Many nutrients in vegetables are similar to those in fruits, but they are different. Generally speaking, vegetables contain more vitamins and minerals than fruits, but fruits contain more carbohydrates, organic acids and aromatic substances outside plant OS. These two nutrients complement each other. According to the dietary guidelines, you need 200-300 grams of fruit every day. I advise adults with healthy teeth and normal chewing ability not to drink juice. Even if they drink fruit juice by themselves without adding any additives, their sugar intake is also very high, and the sugar content after meals is also very high.
Be sure to supplement 200-350g of fresh fruit every day. Fruit juice can't replace fresh fruit. A family of three buys 4.5 kilograms of fruit every week. Pay attention to the choice of fresh fruits in different seasons and change the types of purchases. People who need to control their food intake should choose fruits with low sugar content, such as strawberries, lemons, red blueberries and peaches, because Hada fruits have different functions and different nutritional components. For example, yellow fruit is rich in vitamin C and carotene, which is good for vision and skin.
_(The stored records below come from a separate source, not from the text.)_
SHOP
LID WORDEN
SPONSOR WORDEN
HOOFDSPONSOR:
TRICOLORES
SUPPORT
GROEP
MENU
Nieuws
If you eat 200 grams of an apple directly, you'd better eat 60 grams of apple +50 grams of kiwi fruit +30 grams of banana +60 grams of orange.
Banana, pomegranate, orange, apple, pear, litchi, mango and other fruits with sugar content of 1 1-20g should be carefully selected. More than 20g of bean jelly and red fruits, especially dried bean jelly, honey bean jelly, persimmons, raisins, dried apricots and longan, are too high in sugar to eat.